Page's government service during this period began when he was an advisor to the London Naval Conference in 1930. In August, 1942, he became Chairman of the Joint Army-Navy Committee on Welfare and Recreation, a position he held until the end of World War II, and reassumed when the committee was reconstituted in 1946. Page served as the Chairman of the Executive Committee, United Seamen's Service, Inc., 1942-1943, and went on special missions for the War Department to London in 1944 and to Paris in 1945. Also in 1945, he worked as a special public relations consultant to the Secretary of War, helping to break the news of the dropping of the first atomic bomb. For this and other wartime services, the War Department awarded him the Medal for Merit.

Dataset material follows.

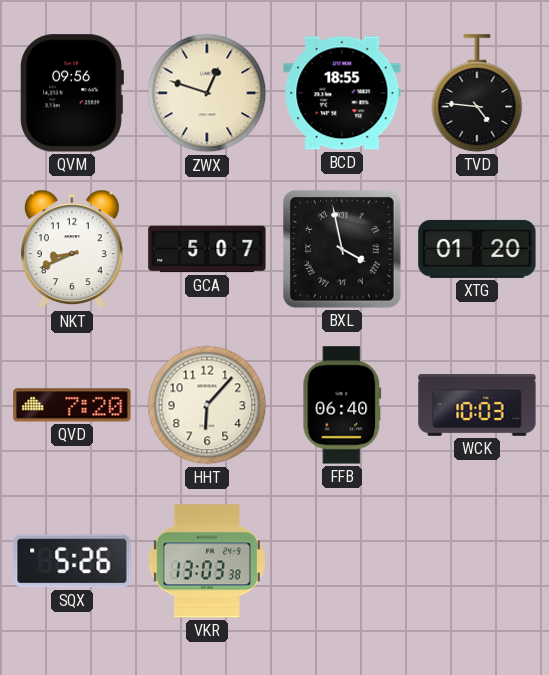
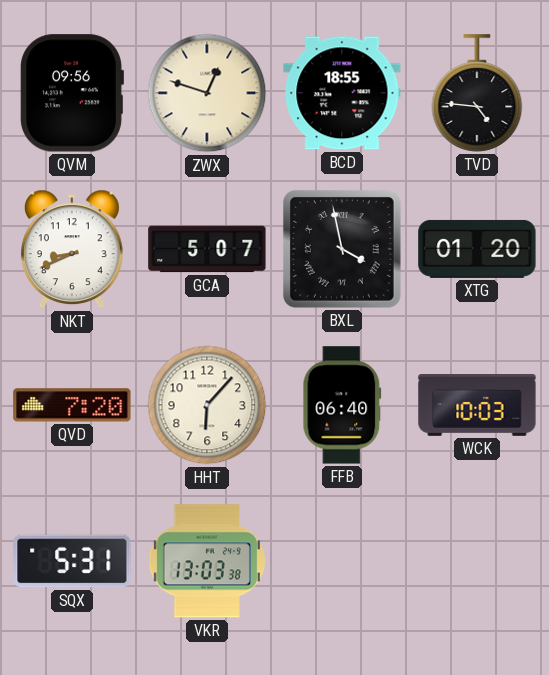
SQX: 5:26 -> 5:31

Less than a year after he retired from AT&T, in 1947, Page began a new career as business consultant. He continued in public service. In 1955, the Cabinet report to President Eisenhower on national transportation needs was based largely upon work done by an advisory committee headed by Page. Then, in 1956, the New York-New Jersey Metropolitan Rapid Transit Survey engaged him as its project director. A year later, Page's commission recommended a program calling for a $400 million rapid transit loop which would link the New York subways with New Jersey's commuter railroad network. The plan failed to win approval of the legislatures of the two states.

Page married Mollie Hall on June 1, 1912, and they had four children: Mollie (Mrs. Anderson Hewitt), Walter Hines II, John Hall, and Arthur W. Page, Jr.